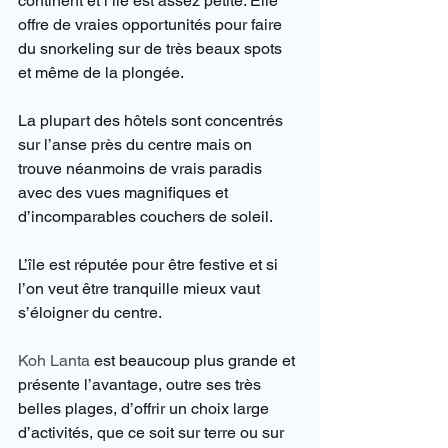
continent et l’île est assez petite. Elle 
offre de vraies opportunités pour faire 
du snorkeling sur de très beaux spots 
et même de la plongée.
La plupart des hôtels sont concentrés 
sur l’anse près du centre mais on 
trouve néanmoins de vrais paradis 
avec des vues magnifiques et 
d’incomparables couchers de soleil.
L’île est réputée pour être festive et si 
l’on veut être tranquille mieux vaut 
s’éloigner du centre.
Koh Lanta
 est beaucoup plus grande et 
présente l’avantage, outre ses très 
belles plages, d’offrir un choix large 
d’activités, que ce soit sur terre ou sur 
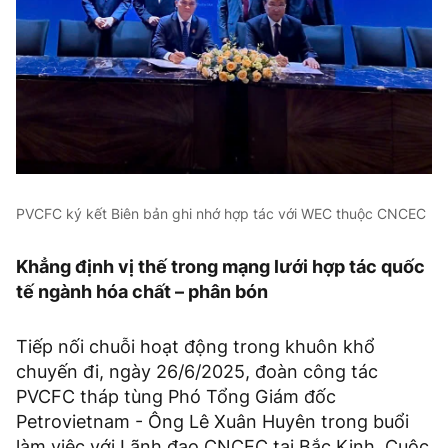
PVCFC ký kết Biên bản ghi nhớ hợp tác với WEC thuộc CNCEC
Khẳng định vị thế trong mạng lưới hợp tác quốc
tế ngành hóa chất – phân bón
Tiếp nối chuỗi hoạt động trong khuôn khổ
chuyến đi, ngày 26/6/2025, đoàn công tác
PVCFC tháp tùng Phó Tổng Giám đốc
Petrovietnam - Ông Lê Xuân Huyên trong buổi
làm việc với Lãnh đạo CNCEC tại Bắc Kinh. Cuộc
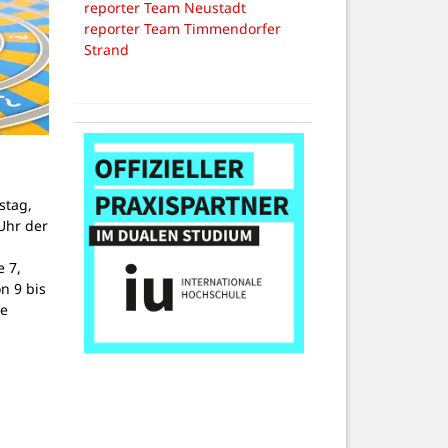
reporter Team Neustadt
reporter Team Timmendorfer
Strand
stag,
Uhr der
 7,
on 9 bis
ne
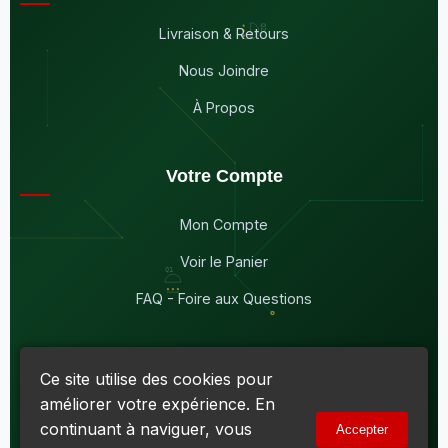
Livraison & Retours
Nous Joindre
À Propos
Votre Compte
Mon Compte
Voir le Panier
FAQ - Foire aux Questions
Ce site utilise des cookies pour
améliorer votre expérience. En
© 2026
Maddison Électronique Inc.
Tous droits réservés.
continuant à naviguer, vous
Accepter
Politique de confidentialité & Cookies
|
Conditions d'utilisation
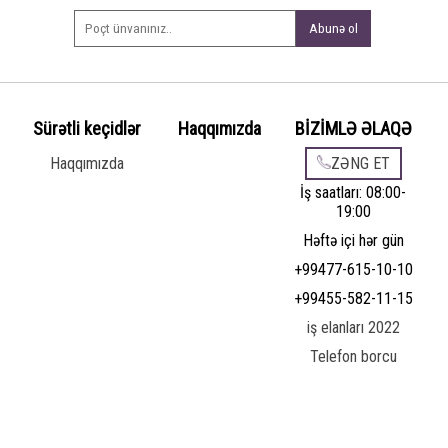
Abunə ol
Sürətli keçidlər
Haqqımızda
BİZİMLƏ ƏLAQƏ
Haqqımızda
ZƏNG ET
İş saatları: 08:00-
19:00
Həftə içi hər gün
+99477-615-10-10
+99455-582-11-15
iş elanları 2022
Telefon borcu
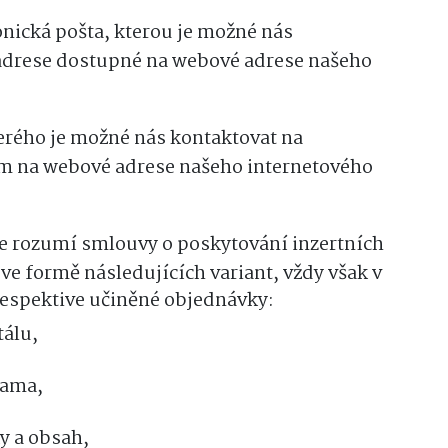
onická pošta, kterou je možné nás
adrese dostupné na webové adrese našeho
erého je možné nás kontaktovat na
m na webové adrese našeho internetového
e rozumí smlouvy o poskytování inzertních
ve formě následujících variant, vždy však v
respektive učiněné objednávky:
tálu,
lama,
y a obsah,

Exercise aim » Could you please write out exactly the lines from the start of the entries above through the line that holds "présente l’avantage, outre ses très", both included, with no pictures?

Written solution »
continent et l’île est assez petite. Elle 
offre de vraies opportunités pour faire 
du snorkeling sur de très beaux spots 
et même de la plongée.
La plupart des hôtels sont concentrés 
sur l’anse près du centre mais on 
trouve néanmoins de vrais paradis 
avec des vues magnifiques et 
d’incomparables couchers de soleil.
L’île est réputée pour être festive et si 
l’on veut être tranquille mieux vaut 
s’éloigner du centre.
Koh Lanta
 est beaucoup plus grande et 
présente l’avantage, outre ses très 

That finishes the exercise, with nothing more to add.